Stone surfaces vary widely and include popular choices like granite, quartz, soapstone, travertine, Jerusalem stone and slate.  Most require particular cleaners as some may damage easily from improper care.  Stone surfaces also come in a variety of color choices to add personality to your kitchen.  The downside to stone is that the busier the design of the stone the easier crumbs and dirt can hide on the surface. However, solid surface colors can only accent the fact you need to clean it.  My favorite counters were black quartz in another house I lived in.  I loved the look when they were clean but I was constantly wiping them down (there were children in the house which accounted for the dirt and crumbs).

New Trends

New trends in counter tops are concrete, copper-wrapped and recycled-glass counters. Copper-wrapping seems to be popular on counters that are separate from the main countertop in the kitchen but not necessarily on the island.
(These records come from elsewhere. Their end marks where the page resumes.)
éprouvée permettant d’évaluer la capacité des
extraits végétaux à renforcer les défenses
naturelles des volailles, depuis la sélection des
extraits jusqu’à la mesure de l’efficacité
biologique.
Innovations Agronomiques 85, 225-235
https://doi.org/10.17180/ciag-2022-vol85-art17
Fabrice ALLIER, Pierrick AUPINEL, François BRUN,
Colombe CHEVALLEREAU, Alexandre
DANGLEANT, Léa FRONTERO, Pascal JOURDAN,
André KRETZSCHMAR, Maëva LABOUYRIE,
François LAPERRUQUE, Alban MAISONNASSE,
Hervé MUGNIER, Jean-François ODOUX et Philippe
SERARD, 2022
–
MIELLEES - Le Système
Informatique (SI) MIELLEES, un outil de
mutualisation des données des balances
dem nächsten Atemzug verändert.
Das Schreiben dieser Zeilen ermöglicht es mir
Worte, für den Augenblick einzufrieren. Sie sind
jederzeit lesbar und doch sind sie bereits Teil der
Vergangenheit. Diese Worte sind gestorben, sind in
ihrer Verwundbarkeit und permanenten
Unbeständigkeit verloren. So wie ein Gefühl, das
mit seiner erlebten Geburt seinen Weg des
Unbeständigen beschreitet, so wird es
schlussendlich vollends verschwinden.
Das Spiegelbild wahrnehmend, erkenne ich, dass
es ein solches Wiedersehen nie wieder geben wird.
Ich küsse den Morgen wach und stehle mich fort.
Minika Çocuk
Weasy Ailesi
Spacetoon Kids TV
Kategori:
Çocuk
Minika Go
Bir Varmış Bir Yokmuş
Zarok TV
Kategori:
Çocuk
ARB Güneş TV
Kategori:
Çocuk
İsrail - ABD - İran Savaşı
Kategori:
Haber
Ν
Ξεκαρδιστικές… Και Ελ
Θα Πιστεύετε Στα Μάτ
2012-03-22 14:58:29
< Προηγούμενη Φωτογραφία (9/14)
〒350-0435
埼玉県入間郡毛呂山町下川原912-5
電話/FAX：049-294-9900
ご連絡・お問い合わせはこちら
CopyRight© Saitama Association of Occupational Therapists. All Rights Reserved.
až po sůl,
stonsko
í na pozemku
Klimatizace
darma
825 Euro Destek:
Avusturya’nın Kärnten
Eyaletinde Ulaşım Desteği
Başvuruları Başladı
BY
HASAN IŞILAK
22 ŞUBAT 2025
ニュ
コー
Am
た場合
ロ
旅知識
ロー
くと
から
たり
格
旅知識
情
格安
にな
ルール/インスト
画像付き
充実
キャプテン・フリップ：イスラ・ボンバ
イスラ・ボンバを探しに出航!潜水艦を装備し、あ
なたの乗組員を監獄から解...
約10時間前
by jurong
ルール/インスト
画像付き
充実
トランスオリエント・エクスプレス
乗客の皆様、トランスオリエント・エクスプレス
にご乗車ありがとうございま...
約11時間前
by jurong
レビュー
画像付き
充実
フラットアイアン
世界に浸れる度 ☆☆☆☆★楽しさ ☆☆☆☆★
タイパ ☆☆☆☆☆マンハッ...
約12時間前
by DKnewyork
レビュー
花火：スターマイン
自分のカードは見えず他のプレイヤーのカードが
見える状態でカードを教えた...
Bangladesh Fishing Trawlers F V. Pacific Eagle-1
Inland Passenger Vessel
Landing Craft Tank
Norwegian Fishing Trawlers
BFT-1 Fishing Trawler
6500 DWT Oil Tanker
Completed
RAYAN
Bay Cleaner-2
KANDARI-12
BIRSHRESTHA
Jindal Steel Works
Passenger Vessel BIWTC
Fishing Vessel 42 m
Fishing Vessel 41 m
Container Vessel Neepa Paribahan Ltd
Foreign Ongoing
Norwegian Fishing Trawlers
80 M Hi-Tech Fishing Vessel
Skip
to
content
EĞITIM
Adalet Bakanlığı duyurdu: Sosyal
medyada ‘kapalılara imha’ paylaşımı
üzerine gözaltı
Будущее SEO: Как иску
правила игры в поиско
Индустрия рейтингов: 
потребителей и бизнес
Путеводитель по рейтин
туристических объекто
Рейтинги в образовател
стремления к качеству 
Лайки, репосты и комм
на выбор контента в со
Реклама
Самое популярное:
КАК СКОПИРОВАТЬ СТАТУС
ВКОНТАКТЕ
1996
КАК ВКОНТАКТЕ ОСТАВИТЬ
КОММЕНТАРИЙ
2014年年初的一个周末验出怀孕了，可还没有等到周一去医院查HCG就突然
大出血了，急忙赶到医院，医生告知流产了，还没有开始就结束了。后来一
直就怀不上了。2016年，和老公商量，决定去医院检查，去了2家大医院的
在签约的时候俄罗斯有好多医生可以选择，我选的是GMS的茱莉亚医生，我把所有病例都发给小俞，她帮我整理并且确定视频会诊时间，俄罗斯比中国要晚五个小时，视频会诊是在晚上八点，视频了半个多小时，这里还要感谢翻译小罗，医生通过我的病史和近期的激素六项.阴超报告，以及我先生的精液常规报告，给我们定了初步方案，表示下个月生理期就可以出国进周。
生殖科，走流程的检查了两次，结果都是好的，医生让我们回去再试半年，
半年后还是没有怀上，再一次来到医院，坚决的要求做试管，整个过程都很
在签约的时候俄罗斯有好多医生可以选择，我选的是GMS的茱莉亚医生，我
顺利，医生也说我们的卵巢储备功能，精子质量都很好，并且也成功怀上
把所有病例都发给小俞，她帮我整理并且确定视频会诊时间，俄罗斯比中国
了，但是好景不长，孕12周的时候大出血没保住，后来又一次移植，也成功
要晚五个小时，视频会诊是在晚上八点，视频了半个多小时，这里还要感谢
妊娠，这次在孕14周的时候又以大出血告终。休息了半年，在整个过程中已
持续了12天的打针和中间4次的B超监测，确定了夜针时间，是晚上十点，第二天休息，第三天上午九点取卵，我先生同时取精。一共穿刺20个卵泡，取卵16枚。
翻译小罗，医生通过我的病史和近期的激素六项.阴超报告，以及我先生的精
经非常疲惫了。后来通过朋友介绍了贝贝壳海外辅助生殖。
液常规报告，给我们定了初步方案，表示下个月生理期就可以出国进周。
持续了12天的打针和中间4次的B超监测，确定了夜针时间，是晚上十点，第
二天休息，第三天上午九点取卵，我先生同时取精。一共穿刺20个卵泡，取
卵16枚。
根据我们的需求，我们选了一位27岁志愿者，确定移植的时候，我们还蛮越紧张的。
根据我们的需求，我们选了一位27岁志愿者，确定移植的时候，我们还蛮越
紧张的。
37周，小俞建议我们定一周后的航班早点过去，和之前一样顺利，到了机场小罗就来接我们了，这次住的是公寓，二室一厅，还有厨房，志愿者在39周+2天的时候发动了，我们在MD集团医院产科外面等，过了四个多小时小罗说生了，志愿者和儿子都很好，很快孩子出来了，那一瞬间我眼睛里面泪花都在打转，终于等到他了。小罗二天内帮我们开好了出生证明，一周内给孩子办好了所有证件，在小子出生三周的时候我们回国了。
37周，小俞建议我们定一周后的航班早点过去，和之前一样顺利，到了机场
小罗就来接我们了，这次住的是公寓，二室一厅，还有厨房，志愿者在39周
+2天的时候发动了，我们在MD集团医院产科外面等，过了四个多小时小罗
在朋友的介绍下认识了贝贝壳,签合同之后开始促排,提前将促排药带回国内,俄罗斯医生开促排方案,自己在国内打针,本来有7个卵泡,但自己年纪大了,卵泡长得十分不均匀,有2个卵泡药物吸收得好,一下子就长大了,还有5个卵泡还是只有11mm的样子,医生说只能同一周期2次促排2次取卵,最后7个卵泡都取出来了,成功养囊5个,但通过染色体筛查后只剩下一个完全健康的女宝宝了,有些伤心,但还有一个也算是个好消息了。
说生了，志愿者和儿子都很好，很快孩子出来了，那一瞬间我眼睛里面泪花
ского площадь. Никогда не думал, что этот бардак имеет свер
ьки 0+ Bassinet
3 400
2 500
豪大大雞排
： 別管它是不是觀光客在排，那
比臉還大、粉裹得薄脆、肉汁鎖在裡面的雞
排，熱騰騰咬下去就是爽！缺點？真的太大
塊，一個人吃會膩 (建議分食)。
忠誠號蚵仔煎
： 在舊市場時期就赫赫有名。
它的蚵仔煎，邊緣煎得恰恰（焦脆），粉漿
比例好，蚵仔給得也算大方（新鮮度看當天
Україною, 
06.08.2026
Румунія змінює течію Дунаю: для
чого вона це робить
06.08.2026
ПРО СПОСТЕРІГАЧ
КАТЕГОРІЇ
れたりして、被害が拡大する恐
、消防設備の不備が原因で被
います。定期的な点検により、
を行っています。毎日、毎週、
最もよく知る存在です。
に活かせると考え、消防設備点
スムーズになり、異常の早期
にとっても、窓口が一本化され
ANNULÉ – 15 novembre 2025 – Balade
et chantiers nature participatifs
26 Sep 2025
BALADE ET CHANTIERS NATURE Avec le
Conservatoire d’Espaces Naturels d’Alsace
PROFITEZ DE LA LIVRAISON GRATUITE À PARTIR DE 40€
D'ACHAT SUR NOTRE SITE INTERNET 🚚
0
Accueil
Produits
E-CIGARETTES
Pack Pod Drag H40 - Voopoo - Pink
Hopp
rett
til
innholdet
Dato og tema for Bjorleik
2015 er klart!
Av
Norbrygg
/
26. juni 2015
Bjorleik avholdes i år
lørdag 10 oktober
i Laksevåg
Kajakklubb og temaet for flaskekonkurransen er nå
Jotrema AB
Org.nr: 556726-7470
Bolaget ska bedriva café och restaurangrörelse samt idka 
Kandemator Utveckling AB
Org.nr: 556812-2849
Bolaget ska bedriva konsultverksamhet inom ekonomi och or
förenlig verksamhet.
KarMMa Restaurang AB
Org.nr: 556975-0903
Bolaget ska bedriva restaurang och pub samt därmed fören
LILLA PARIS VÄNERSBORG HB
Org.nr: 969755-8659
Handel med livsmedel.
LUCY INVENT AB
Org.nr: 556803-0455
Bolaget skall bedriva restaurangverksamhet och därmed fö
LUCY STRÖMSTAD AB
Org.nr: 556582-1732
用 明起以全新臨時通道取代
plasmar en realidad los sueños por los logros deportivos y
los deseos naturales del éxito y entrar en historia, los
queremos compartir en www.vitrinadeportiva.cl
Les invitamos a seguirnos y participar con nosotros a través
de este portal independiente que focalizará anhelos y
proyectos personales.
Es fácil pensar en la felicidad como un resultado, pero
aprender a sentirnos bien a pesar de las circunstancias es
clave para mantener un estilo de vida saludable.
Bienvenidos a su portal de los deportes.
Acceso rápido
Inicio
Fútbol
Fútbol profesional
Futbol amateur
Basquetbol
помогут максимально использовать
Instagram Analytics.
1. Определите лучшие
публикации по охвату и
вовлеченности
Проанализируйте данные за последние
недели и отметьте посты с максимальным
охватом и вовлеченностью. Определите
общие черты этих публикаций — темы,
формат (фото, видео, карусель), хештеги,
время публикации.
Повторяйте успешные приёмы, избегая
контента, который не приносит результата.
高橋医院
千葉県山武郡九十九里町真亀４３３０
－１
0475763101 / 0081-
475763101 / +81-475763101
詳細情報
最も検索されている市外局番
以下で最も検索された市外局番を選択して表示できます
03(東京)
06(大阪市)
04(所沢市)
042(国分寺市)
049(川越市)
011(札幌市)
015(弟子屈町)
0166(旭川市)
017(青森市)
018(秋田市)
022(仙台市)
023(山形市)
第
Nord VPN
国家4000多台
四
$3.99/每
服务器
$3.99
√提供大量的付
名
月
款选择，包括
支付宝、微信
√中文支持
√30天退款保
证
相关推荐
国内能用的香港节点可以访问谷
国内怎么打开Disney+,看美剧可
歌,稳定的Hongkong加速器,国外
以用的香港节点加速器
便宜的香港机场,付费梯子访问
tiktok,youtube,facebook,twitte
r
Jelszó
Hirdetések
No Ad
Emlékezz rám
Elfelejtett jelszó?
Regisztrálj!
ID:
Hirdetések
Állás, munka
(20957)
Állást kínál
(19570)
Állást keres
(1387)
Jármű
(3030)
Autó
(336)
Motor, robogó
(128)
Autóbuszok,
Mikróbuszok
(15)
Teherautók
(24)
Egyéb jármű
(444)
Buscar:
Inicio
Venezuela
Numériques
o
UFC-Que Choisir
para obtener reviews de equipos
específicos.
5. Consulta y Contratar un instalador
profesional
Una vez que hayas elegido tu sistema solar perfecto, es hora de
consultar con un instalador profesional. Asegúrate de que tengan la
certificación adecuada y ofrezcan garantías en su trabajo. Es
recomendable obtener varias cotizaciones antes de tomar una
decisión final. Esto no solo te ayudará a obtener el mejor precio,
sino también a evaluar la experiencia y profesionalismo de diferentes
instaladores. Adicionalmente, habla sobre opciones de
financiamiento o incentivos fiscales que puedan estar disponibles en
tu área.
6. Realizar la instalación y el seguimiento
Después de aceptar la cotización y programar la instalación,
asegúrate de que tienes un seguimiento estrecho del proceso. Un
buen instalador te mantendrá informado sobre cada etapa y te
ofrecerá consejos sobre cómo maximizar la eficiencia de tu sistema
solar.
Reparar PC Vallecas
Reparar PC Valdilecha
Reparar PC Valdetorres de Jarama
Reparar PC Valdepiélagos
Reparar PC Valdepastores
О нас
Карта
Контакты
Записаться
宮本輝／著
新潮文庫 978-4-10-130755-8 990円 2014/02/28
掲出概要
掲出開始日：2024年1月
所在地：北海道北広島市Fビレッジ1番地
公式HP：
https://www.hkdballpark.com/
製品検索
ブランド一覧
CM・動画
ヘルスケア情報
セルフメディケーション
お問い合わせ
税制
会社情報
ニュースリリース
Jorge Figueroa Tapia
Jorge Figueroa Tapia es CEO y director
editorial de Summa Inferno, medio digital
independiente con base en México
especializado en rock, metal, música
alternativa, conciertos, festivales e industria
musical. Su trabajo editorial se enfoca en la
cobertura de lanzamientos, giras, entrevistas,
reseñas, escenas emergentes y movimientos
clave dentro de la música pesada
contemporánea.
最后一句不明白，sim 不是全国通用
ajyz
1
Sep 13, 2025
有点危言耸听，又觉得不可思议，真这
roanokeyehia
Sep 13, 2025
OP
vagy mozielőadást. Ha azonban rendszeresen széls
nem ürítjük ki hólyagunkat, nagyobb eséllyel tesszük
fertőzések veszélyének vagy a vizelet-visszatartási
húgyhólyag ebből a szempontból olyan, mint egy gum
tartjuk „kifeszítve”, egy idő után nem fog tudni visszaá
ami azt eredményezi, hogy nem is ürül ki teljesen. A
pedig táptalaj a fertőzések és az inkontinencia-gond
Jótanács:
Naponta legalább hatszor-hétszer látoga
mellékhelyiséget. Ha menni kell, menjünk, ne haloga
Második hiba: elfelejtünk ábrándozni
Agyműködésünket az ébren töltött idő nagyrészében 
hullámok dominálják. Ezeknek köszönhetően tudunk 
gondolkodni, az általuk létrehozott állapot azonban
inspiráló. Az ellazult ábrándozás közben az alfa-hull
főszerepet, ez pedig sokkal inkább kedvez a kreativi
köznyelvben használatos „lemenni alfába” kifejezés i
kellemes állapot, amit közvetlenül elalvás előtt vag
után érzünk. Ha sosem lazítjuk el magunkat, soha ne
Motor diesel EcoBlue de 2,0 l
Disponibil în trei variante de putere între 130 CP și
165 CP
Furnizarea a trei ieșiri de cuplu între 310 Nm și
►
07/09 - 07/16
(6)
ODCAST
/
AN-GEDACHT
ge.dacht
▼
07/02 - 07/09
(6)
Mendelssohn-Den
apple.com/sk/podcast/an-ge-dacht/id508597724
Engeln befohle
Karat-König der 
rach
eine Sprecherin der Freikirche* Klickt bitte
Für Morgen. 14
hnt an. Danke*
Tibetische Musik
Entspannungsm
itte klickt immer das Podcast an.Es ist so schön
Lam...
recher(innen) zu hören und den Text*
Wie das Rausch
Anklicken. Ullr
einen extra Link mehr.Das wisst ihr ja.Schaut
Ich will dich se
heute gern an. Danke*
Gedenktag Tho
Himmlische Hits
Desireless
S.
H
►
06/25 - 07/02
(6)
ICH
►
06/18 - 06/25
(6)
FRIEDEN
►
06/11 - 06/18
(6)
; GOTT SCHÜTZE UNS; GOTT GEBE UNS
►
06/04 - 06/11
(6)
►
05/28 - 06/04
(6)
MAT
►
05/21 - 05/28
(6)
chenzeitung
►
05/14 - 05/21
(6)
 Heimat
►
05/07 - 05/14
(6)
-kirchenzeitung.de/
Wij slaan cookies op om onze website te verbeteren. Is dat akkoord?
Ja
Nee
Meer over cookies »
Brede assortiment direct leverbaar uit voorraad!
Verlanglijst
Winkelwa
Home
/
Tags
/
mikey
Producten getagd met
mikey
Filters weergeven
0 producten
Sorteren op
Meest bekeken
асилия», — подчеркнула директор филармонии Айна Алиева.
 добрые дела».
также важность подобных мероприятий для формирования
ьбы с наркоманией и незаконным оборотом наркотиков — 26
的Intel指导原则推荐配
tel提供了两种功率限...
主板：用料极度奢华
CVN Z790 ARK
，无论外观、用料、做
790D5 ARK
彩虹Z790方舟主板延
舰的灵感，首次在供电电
Recycled-glass counters are higher-end because of the process to make them. A mix of colorful glass chips from various broken glass items are blended with concrete and sealed for a smooth finish. Terazzo is making a comeback in both flooring and countertops for homeowners making that mid-century modern statement.

Other trends include eco-friendly counters like composite countertops. These can be made of recycled paper or fly ash and are sealed to resist bacteria. They are heat resistant, too. Engineered stone, stainless steel, solid surface and “upscale” laminate are also popular choices.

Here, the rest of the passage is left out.